ZOCメンバー徹底分析:巫まろ
ZOC 巫まろ、イノセントでなくてもアイドルになれることを証明したメンバーに 大森靖子に共鳴する“因子”とは?
巫まろはおそらく天性のアイドルである。彼女の以前の活動――本名である「福田花音」として過ごしてきた時間――をまったく感知していなかったZOCファンでも一見して出で立ちから醸し出される、月並みな言葉で表現するならオーラのようなものを視た者も多いだろう。彼女はただ者ではない。アイドルの中のアイドルとして思い浮かべられることも多いであろうハロー!プロジェクトに約10年にわたって在籍し、アイドル道のなんたるかを骨身に染み込ませて過ごしてきた。故に、ZOCという「アイドル界の異端児」のなかではかえって異質な存在として映る。少年院に入所した過去を持つ戦慄かなのや堂々と煙草を喫んでいる姿を見せる香椎かてぃをはじめ、一般的なアイドル像から逸脱したメンバーが大きな特徴のひとつとなっているこのグループでは、身を置く上である種の屈折が鍵となってくる。一方で巫まろはデビューシングルでのレコード大賞新人賞の受賞から武道館での煌びやかな卒業コンサートまで、覇道をいき、王道を背骨に通し、「誰にも言えない人生」なんて背中に隠していないし、後ろ暗い過去なんてどこにも置いてきていない……ように見える。だが、本当にそうだろうか?
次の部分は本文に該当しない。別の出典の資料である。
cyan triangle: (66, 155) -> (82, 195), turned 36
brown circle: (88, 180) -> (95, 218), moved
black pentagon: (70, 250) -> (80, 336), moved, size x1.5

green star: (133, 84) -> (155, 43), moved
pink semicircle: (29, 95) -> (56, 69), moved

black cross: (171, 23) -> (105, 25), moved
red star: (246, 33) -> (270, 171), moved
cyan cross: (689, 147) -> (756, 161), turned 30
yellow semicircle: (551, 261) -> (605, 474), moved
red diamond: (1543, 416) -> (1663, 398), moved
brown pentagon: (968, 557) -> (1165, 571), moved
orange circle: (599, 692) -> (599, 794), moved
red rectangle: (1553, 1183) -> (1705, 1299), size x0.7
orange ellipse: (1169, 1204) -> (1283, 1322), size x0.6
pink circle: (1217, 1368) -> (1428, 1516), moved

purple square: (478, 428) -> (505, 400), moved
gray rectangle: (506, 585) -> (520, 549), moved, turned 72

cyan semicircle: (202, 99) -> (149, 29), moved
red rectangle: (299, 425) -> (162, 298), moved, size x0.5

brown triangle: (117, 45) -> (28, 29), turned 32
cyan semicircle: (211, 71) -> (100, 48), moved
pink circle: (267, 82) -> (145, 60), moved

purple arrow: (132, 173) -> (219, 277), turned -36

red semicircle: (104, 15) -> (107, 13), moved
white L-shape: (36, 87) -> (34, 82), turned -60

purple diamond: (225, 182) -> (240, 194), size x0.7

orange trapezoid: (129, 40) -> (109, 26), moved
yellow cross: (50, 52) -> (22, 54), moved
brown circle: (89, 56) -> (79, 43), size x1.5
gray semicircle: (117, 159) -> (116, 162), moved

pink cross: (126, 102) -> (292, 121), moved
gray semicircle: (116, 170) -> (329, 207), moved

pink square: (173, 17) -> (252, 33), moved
周囲からは「ZOCへの加入が意外な行動に映った」との声が聞こえてきたが、正直私にはそうは思えなかった。なぜなら彼女が大森靖子その人に共鳴する「因子」を持っていることはすでに証明済みだったからだ。例えば高校時代から大森靖子の音楽を好んで聴いていたこと、以前から公言していた神聖かまってちゃんやアカシック、銀杏BOYZなどの生きることの息苦しさや痛さを生々しく歌うバンドへの愛。彼らは過激なワードを歌詞に織り交ぜることでも知られている。過激な音楽に共鳴出来ることを表明していただけでも彼女が敷かれたレールからなんとしてでも自らのトロッコに飛び移ろうという意志を握りしめていたことがわかる。彼女は彼女なりに、一足早く純粋無垢=イノセントでなくてもアイドルで在れるということを証明したかったのかもしれない。